Saved data entries

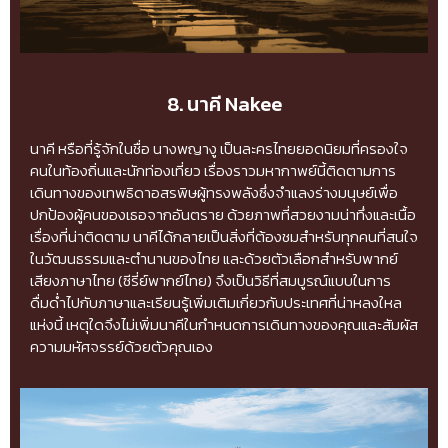
8. นาคี Nakee
นาคี หรือที่รู้จักในชื่อ นางพญางู เป็นละครไทยยอดนิยมที่ครองใจ
คนในท้องถิ่นและนักท่องเที่ยว เรื่องราวมหากาพย์นี้ติดตามการ
เดินทางของเทพธิดาอสรพิษผู้ทรงพลังซึ่งจำแลงร่างมนุษย์เพื่อ
ปกป้องผู้คนของเธอจากอันตราย ด้วยภาพที่สวยงามน่าทึ่งและเนื้อ
เรื่องที่น่าติดตาม นาคีได้กลายเป็นสิ่งที่ต้องชมสำหรับทุกคนที่สนใจ
ในวัฒนธรรมและตำนานของไทย และด้วยตัวเลือกสำหรับพากย์
เสียงภาษาไทย (ซีรี่ย์พากย์ไทย) จึงเป็นวิธีที่สมบูรณ์แบบในการ
ดื่มด่ำไปกับภาษาและเรียนรู้เพิ่มเติมเกี่ยวกับประเทศที่น่าหลงใหล
แห่งนี้ เหตุใดจึงไม่เพิ่มนาคีในกำหนดการเดินทางของคุณและสัมผัส
ความมหัศจรรย์ด้วยตัวคุณเอง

-- Problem details --
In the entries above, copy the lines from the one that contains "เสียงภาษาไทย (ซีรี่ย์พากย์ไทย) จึงเป็นวิธีที่สมบูรณ์แบบในการ" through the last line, exactly as they appear.

-- Completed exercise --
เสียงภาษาไทย (ซีรี่ย์พากย์ไทย) จึงเป็นวิธีที่สมบูรณ์แบบในการ
ดื่มด่ำไปกับภาษาและเรียนรู้เพิ่มเติมเกี่ยวกับประเทศที่น่าหลงใหล
แห่งนี้ เหตุใดจึงไม่เพิ่มนาคีในกำหนดการเดินทางของคุณและสัมผัส
ความมหัศจรรย์ด้วยตัวคุณเอง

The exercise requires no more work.